» **Aim of the task**
An exact transcription of the entries is required, with none of the pictures carried over.
Data for this task Start Marker
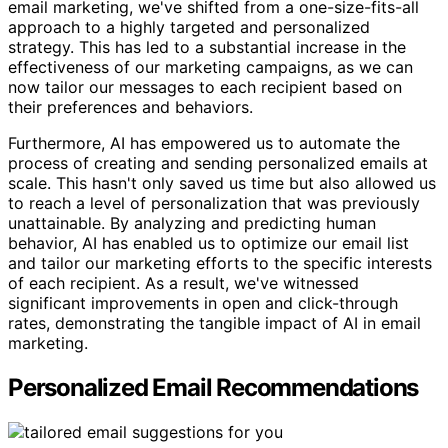
email marketing, we've shifted from a one-size-fits-all
approach to a highly targeted and personalized
strategy. This has led to a substantial increase in the
effectiveness of our marketing campaigns, as we can
now tailor our messages to each recipient based on
their preferences and behaviors.
Furthermore, AI has empowered us to automate the
process of creating and sending personalized emails at
scale. This hasn't only saved us time but also allowed us
to reach a level of personalization that was previously
unattainable. By analyzing and predicting human
behavior, AI has enabled us to optimize our email list
and tailor our marketing efforts to the specific interests
of each recipient. As a result, we've witnessed
significant improvements in open and click-through
rates, demonstrating the tangible impact of AI in email
marketing.
Personalized Email Recommendations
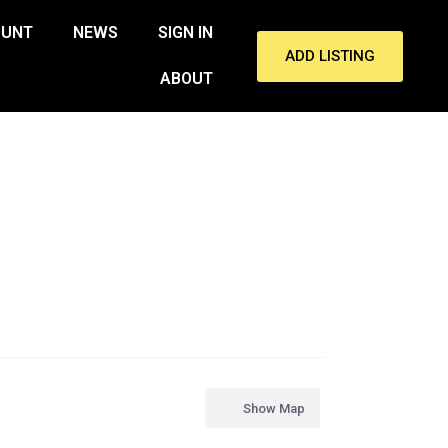
OUNT
NEWS
SIGN IN
ADD LISTING
ABOUT
Show Map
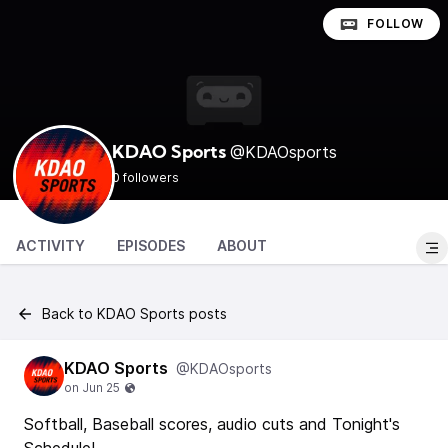
FOLLOW
@KDAOsports
KDAO Sports
0 followers
ACTIVITY
EPISODES
ABOUT
Back to KDAO Sports posts
KDAO Sports
@KDAOsports
Softball, Baseball scores, audio cuts and Tonight's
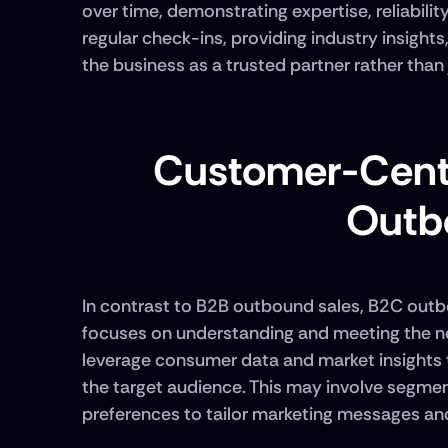
over time, demonstrating expertise, reliabilit
regular check-ins, providing industry insights
the business as a trusted partner rather than 
Customer-Centr
Outb
In contrast to B2B outbound sales, B2C outb
focuses on understanding and meeting the ne
leverage consumer data and market insights t
the target audience. This may involve segme
preferences to tailor marketing messages and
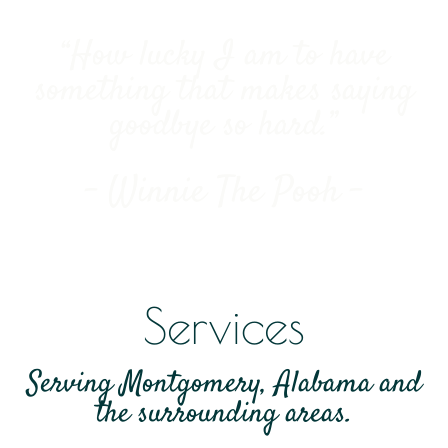
“How lucky I am to have
something that makes saying
goodbye so hard.”
- Winnie The Pooh -
Services
Serving Montgomery, Alabama and
the surrounding areas.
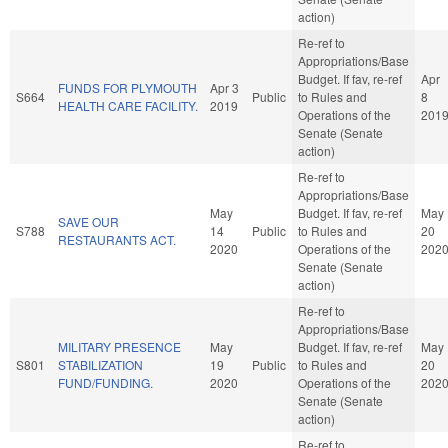
action)
Re-ref to
Appropriations/Base
Budget. If fav, re-ref
Apr
FUNDS FOR PLYMOUTH
Apr 3
S664
Public
to Rules and
8
HEALTH CARE FACILITY.
2019
Operations of the
201
Senate (Senate
action)
Re-ref to
Appropriations/Base
May
Budget. If fav, re-ref
May
SAVE OUR
S788
14
Public
to Rules and
20
RESTAURANTS ACT.
2020
Operations of the
202
Senate (Senate
action)
Re-ref to
Appropriations/Base
MILITARY PRESENCE
May
Budget. If fav, re-ref
May
S801
STABILIZATION
19
Public
to Rules and
20
FUND/FUNDING.
2020
Operations of the
202
Senate (Senate
action)
Re-ref to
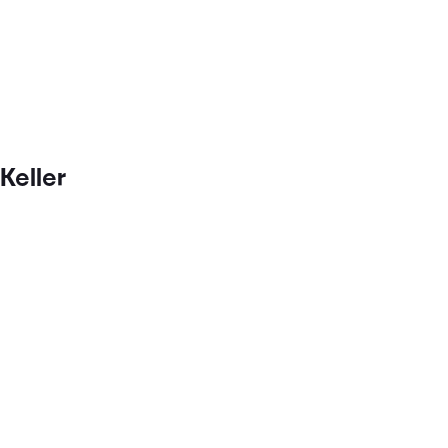
Keller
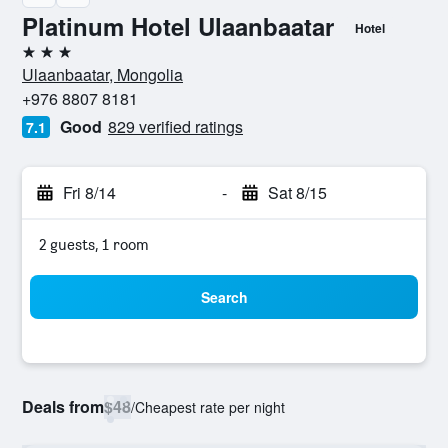
Platinum Hotel Ulaanbaatar
Hotel
3 stars
Ulaanbaatar, Mongolia
+976 8807 8181
Good
829 verified ratings
7.1
Fri 8/14
-
Sat 8/15
2 guests, 1 room
Search
Deals from
$48
/
Cheapest rate per night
Data for this task End Marker
» **Your solution**
email marketing, we've shifted from a one-size-fits-all
approach to a highly targeted and personalized
strategy. This has led to a substantial increase in the
effectiveness of our marketing campaigns, as we can
now tailor our messages to each recipient based on
their preferences and behaviors.
Furthermore, AI has empowered us to automate the
process of creating and sending personalized emails at
scale. This hasn't only saved us time but also allowed us
to reach a level of personalization that was previously
unattainable. By analyzing and predicting human
behavior, AI has enabled us to optimize our email list
and tailor our marketing efforts to the specific interests
of each recipient. As a result, we've witnessed
significant improvements in open and click-through
rates, demonstrating the tangible impact of AI in email
marketing.
Personalized Email Recommendations
OUNT
NEWS
SIGN IN
ADD LISTING
ABOUT
Show Map
FOLLOW
@KDAOsports
KDAO Sports
0 followers
ACTIVITY
EPISODES
ABOUT
Back to KDAO Sports posts
KDAO Sports
@KDAOsports
Softball, Baseball scores, audio cuts and Tonight's
over time, demonstrating expertise, reliabilit
regular check-ins, providing industry insights
the business as a trusted partner rather than 
Customer-Centr
Outb
In contrast to B2B outbound sales, B2C outb
focuses on understanding and meeting the ne
leverage consumer data and market insights t
the target audience. This may involve segme
preferences to tailor marketing messages and
“How lucky I am to have
something that makes saying
goodbye so hard.”
- Winnie The Pooh -
Services
Serving Montgomery, Alabama and
the surrounding areas.
action)
Re-ref to
Appropriations/Base
Budget. If fav, re-ref
Apr
FUNDS FOR PLYMOUTH
Apr 3
S664
Public
to Rules and
8
HEALTH CARE FACILITY.
2019
Operations of the
201
Senate (Senate
action)
Re-ref to
Appropriations/Base
May
Budget. If fav, re-ref
May
SAVE OUR
S788
14
Public
to Rules and
20
RESTAURANTS ACT.
2020
Operations of the
202
Senate (Senate
action)
Re-ref to
Appropriations/Base
MILITARY PRESENCE
May
Budget. If fav, re-ref
May
S801
STABILIZATION
19
Public
to Rules and
20
FUND/FUNDING.
2020
Operations of the
202
Senate (Senate
action)
Re-ref to
Keller
Platinum Hotel Ulaanbaatar
Hotel
3 stars
Ulaanbaatar, Mongolia
+976 8807 8181
Good
829 verified ratings
7.1
Fri 8/14
-
Sat 8/15
2 guests, 1 room
Search
Deals from
$48
/
Cheapest rate per night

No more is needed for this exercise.